◆ WHAT YOU HAVE TO DO
Output the full listing below exactly as it reads, and skip anything that is a picture.

◆ SOURCE RECORDS
━━━━━━━━━━━━━━━━

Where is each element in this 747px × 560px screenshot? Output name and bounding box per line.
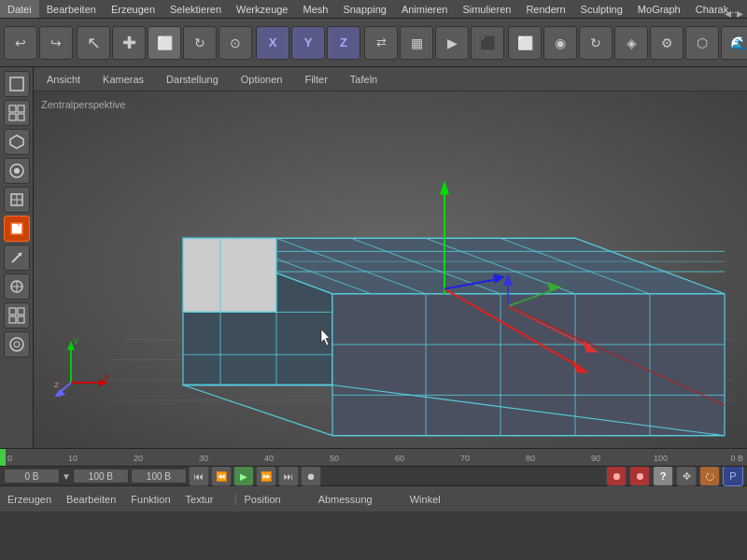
sidebar-btn-9[interactable] xyxy=(4,331,30,357)
menu-bearbeiten[interactable]: Bearbeiten xyxy=(39,0,104,18)
sidebar-btn-7[interactable] xyxy=(4,273,30,300)
timeline-help-btn[interactable]: ? xyxy=(653,466,673,486)
svg-marker-56 xyxy=(440,181,449,195)
timeline-ruler[interactable]: 0 10 20 30 40 50 60 70 80 90 100 0 B xyxy=(0,449,747,467)
render2-tool[interactable]: ⬛ xyxy=(471,26,504,60)
sidebar-btn-6[interactable] xyxy=(4,245,30,271)
menu-simulieren[interactable]: Simulieren xyxy=(455,0,518,18)
sidebar-btn-4[interactable] xyxy=(4,187,30,213)
timeline-field-start[interactable]: 100 B xyxy=(73,469,129,483)
menu-selektieren[interactable]: Selektieren xyxy=(162,0,229,18)
vp-menu-tafeln[interactable]: Tafeln xyxy=(345,72,383,87)
sidebar-btn-8[interactable] xyxy=(4,302,30,329)
sidebar-btn-1[interactable] xyxy=(4,100,30,126)
status-textur[interactable]: Textur xyxy=(186,494,214,505)
terrain-tool[interactable]: 🌊 xyxy=(721,26,747,60)
vp-menu-darstellung[interactable]: Darstellung xyxy=(161,72,224,87)
svg-rect-18 xyxy=(9,308,16,315)
rotate-tool[interactable]: ↻ xyxy=(183,26,217,60)
svg-line-51 xyxy=(183,385,332,436)
transform-tool[interactable]: ⇄ xyxy=(364,26,398,60)
svg-point-7 xyxy=(14,168,20,174)
redo-button[interactable]: ↪ xyxy=(39,26,73,60)
timeline-red-btn1[interactable]: ⏺ xyxy=(606,466,627,486)
axis-y-button[interactable]: Y xyxy=(291,26,325,60)
step-back-button[interactable]: ⏪ xyxy=(211,466,232,486)
camera-tool[interactable]: ↻ xyxy=(579,26,613,60)
ruler-mark-20: 20 xyxy=(134,454,143,463)
add-tool[interactable]: ✚ xyxy=(112,26,146,60)
svg-rect-2 xyxy=(18,105,24,112)
menu-mograph[interactable]: MoGraph xyxy=(630,0,688,18)
sidebar-btn-3[interactable] xyxy=(4,158,30,184)
expand-icon[interactable]: ◂ xyxy=(723,6,733,21)
status-bearbeiten[interactable]: Bearbeiten xyxy=(66,494,116,505)
status-winkel: Winkel xyxy=(410,494,441,505)
vp-menu-kameras[interactable]: Kameras xyxy=(97,72,149,87)
timeline-right-controls: ⏺ ⏺ ? ✥ ⭮ P xyxy=(606,466,743,486)
svg-rect-0 xyxy=(10,77,23,91)
ruler-mark-10: 10 xyxy=(68,454,78,463)
render-region-tool[interactable]: ▦ xyxy=(400,26,433,60)
play-button[interactable]: ▶ xyxy=(233,466,254,486)
cube-tool[interactable]: ⬜ xyxy=(508,26,542,60)
particle-tool[interactable]: ⬡ xyxy=(685,26,719,60)
cursor-tool[interactable]: ↖ xyxy=(77,26,110,60)
menu-erzeugen[interactable]: Erzeugen xyxy=(104,0,162,18)
menu-mesh[interactable]: Mesh xyxy=(295,0,335,18)
ruler-mark-40: 40 xyxy=(264,454,274,463)
menu-animieren[interactable]: Animieren xyxy=(394,0,456,18)
svg-point-23 xyxy=(14,342,20,347)
lasso-tool[interactable]: ⊙ xyxy=(218,26,252,60)
sidebar-btn-5[interactable] xyxy=(4,216,30,242)
timeline: 0 10 20 30 40 50 60 70 80 90 100 0 B 0 B… xyxy=(0,448,747,485)
jump-start-button[interactable]: ⏮ xyxy=(189,466,209,486)
timeline-move-btn[interactable]: ✥ xyxy=(676,466,697,486)
vp-menu-ansicht[interactable]: Ansicht xyxy=(41,72,86,87)
svg-point-22 xyxy=(10,338,23,351)
svg-marker-5 xyxy=(10,135,23,148)
vp-menu-optionen[interactable]: Optionen xyxy=(235,72,289,87)
hair-tool[interactable]: ⚙ xyxy=(650,26,684,60)
axis-z-button[interactable]: Z xyxy=(327,26,360,60)
scene-3d xyxy=(34,91,747,448)
deform-tool[interactable]: ◈ xyxy=(614,26,648,60)
ruler-mark-50: 50 xyxy=(330,454,339,463)
menu-werkzeuge[interactable]: Werkzeuge xyxy=(229,0,295,18)
sidebar-btn-2[interactable] xyxy=(4,129,30,155)
jump-end-button[interactable]: ⏭ xyxy=(278,466,299,486)
svg-rect-1 xyxy=(9,105,16,112)
record-button[interactable]: ⏺ xyxy=(301,466,321,486)
ruler-mark-90: 90 xyxy=(591,454,600,463)
svg-rect-19 xyxy=(18,308,24,315)
timeline-field-current[interactable]: 0 B xyxy=(4,469,60,483)
menu-datei[interactable]: Datei xyxy=(0,0,39,18)
vp-menu-filter[interactable]: Filter xyxy=(299,72,332,87)
menu-bar: Datei Bearbeiten Erzeugen Selektieren We… xyxy=(0,0,747,19)
status-funktion[interactable]: Funktion xyxy=(131,494,170,505)
axis-x-button[interactable]: X xyxy=(256,26,289,60)
timeline-red-btn2[interactable]: ⏺ xyxy=(629,466,650,486)
step-forward-button[interactable]: ⏩ xyxy=(256,466,276,486)
timeline-playhead[interactable] xyxy=(0,449,6,467)
box-tool[interactable]: ⬜ xyxy=(148,26,181,60)
collapse-icon[interactable]: ▸ xyxy=(735,6,745,21)
menu-sculpting[interactable]: Sculpting xyxy=(573,0,630,18)
status-abmessung: Abmessung xyxy=(318,494,373,505)
timeline-blue-btn[interactable]: P xyxy=(723,466,743,486)
menu-snapping[interactable]: Snapping xyxy=(335,0,394,18)
menu-rendern[interactable]: Rendern xyxy=(518,0,572,18)
status-right: Position Abmessung Winkel xyxy=(235,494,740,505)
ruler-mark-80: 80 xyxy=(526,454,535,463)
viewport-canvas[interactable]: Zentralperspektive xyxy=(34,91,747,448)
timeline-orange-btn[interactable]: ⭮ xyxy=(699,466,720,486)
status-erzeugen[interactable]: Erzeugen xyxy=(7,494,51,505)
timeline-separator: ▼ xyxy=(62,471,71,482)
timeline-right-value: 0 B xyxy=(730,454,743,463)
main-area: Ansicht Kameras Darstellung Optionen Fil… xyxy=(0,67,747,448)
sidebar-btn-0[interactable] xyxy=(4,71,30,97)
timeline-field-end[interactable]: 100 B xyxy=(131,469,187,483)
light-tool[interactable]: ◉ xyxy=(543,26,577,60)
undo-button[interactable]: ↩ xyxy=(4,26,37,60)
render-tool[interactable]: ▶ xyxy=(435,26,469,60)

━━━━━━━━━━━━━━━━

◆ TASK RESULT
Where is each element in this 747px × 560px screenshot? Output name and bounding box per line.
sidebar-btn-9[interactable] xyxy=(4,331,30,357)
menu-bearbeiten[interactable]: Bearbeiten xyxy=(39,0,104,18)
sidebar-btn-7[interactable] xyxy=(4,273,30,300)
timeline-help-btn[interactable]: ? xyxy=(653,466,673,486)
svg-marker-56 xyxy=(440,181,449,195)
timeline-ruler[interactable]: 0 10 20 30 40 50 60 70 80 90 100 0 B xyxy=(0,449,747,467)
render2-tool[interactable]: ⬛ xyxy=(471,26,504,60)
sidebar-btn-6[interactable] xyxy=(4,245,30,271)
menu-simulieren[interactable]: Simulieren xyxy=(455,0,518,18)
sidebar-btn-4[interactable] xyxy=(4,187,30,213)
timeline-field-start[interactable]: 100 B xyxy=(73,469,129,483)
menu-selektieren[interactable]: Selektieren xyxy=(162,0,229,18)
vp-menu-tafeln[interactable]: Tafeln xyxy=(345,72,383,87)
sidebar-btn-8[interactable] xyxy=(4,302,30,329)
sidebar-btn-1[interactable] xyxy=(4,100,30,126)
status-textur[interactable]: Textur xyxy=(186,494,214,505)
terrain-tool[interactable]: 🌊 xyxy=(721,26,747,60)
vp-menu-darstellung[interactable]: Darstellung xyxy=(161,72,224,87)
svg-rect-18 xyxy=(9,308,16,315)
rotate-tool[interactable]: ↻ xyxy=(183,26,217,60)
svg-line-51 xyxy=(183,385,332,436)
transform-tool[interactable]: ⇄ xyxy=(364,26,398,60)
svg-point-7 xyxy=(14,168,20,174)
redo-button[interactable]: ↪ xyxy=(39,26,73,60)
timeline-red-btn1[interactable]: ⏺ xyxy=(606,466,627,486)
axis-y-button[interactable]: Y xyxy=(291,26,325,60)
step-back-button[interactable]: ⏪ xyxy=(211,466,232,486)
camera-tool[interactable]: ↻ xyxy=(579,26,613,60)
ruler-mark-20: 20 xyxy=(134,454,143,463)
add-tool[interactable]: ✚ xyxy=(112,26,146,60)
svg-rect-2 xyxy=(18,105,24,112)
menu-mograph[interactable]: MoGraph xyxy=(630,0,688,18)
sidebar-btn-3[interactable] xyxy=(4,158,30,184)
expand-icon[interactable]: ◂ xyxy=(723,6,733,21)
status-bearbeiten[interactable]: Bearbeiten xyxy=(66,494,116,505)
status-winkel: Winkel xyxy=(410,494,441,505)
vp-menu-kameras[interactable]: Kameras xyxy=(97,72,149,87)
timeline-right-controls: ⏺ ⏺ ? ✥ ⭮ P xyxy=(606,466,743,486)
svg-rect-0 xyxy=(10,77,23,91)
ruler-mark-10: 10 xyxy=(68,454,78,463)
render-region-tool[interactable]: ▦ xyxy=(400,26,433,60)
play-button[interactable]: ▶ xyxy=(233,466,254,486)
cube-tool[interactable]: ⬜ xyxy=(508,26,542,60)
particle-tool[interactable]: ⬡ xyxy=(685,26,719,60)
cursor-tool[interactable]: ↖ xyxy=(77,26,110,60)
menu-erzeugen[interactable]: Erzeugen xyxy=(104,0,162,18)
menu-mesh[interactable]: Mesh xyxy=(295,0,335,18)
ruler-mark-40: 40 xyxy=(264,454,274,463)
menu-animieren[interactable]: Animieren xyxy=(394,0,456,18)
svg-point-23 xyxy=(14,342,20,347)
lasso-tool[interactable]: ⊙ xyxy=(218,26,252,60)
sidebar-btn-5[interactable] xyxy=(4,216,30,242)
timeline: 0 10 20 30 40 50 60 70 80 90 100 0 B 0 B… xyxy=(0,448,747,485)
jump-start-button[interactable]: ⏮ xyxy=(189,466,209,486)
timeline-move-btn[interactable]: ✥ xyxy=(676,466,697,486)
vp-menu-ansicht[interactable]: Ansicht xyxy=(41,72,86,87)
svg-point-22 xyxy=(10,338,23,351)
svg-marker-5 xyxy=(10,135,23,148)
vp-menu-optionen[interactable]: Optionen xyxy=(235,72,289,87)
hair-tool[interactable]: ⚙ xyxy=(650,26,684,60)
axis-z-button[interactable]: Z xyxy=(327,26,360,60)
scene-3d xyxy=(34,91,747,448)
deform-tool[interactable]: ◈ xyxy=(614,26,648,60)
ruler-mark-50: 50 xyxy=(330,454,339,463)
menu-werkzeuge[interactable]: Werkzeuge xyxy=(229,0,295,18)
sidebar-btn-2[interactable] xyxy=(4,129,30,155)
jump-end-button[interactable]: ⏭ xyxy=(278,466,299,486)
svg-rect-1 xyxy=(9,105,16,112)
record-button[interactable]: ⏺ xyxy=(301,466,321,486)
ruler-mark-90: 90 xyxy=(591,454,600,463)
svg-rect-19 xyxy=(18,308,24,315)
timeline-field-current[interactable]: 0 B xyxy=(4,469,60,483)
menu-datei[interactable]: Datei xyxy=(0,0,39,18)
vp-menu-filter[interactable]: Filter xyxy=(299,72,332,87)
menu-bar: Datei Bearbeiten Erzeugen Selektieren We… xyxy=(0,0,747,19)
status-funktion[interactable]: Funktion xyxy=(131,494,170,505)
axis-x-button[interactable]: X xyxy=(256,26,289,60)
timeline-red-btn2[interactable]: ⏺ xyxy=(629,466,650,486)
step-forward-button[interactable]: ⏩ xyxy=(256,466,276,486)
timeline-playhead[interactable] xyxy=(0,449,6,467)
box-tool[interactable]: ⬜ xyxy=(148,26,181,60)
collapse-icon[interactable]: ▸ xyxy=(735,6,745,21)
menu-sculpting[interactable]: Sculpting xyxy=(573,0,630,18)
status-abmessung: Abmessung xyxy=(318,494,373,505)
timeline-blue-btn[interactable]: P xyxy=(723,466,743,486)
menu-snapping[interactable]: Snapping xyxy=(335,0,394,18)
menu-rendern[interactable]: Rendern xyxy=(518,0,572,18)
status-right: Position Abmessung Winkel xyxy=(235,494,740,505)
ruler-mark-80: 80 xyxy=(526,454,535,463)
viewport-canvas[interactable]: Zentralperspektive xyxy=(34,91,747,448)
timeline-orange-btn[interactable]: ⭮ xyxy=(699,466,720,486)
status-erzeugen[interactable]: Erzeugen xyxy=(7,494,51,505)
timeline-separator: ▼ xyxy=(62,471,71,482)
timeline-right-value: 0 B xyxy=(730,454,743,463)
main-area: Ansicht Kameras Darstellung Optionen Fil… xyxy=(0,67,747,448)
sidebar-btn-0[interactable] xyxy=(4,71,30,97)
timeline-field-end[interactable]: 100 B xyxy=(131,469,187,483)
light-tool[interactable]: ◉ xyxy=(543,26,577,60)
undo-button[interactable]: ↩ xyxy=(4,26,37,60)
render-tool[interactable]: ▶ xyxy=(435,26,469,60)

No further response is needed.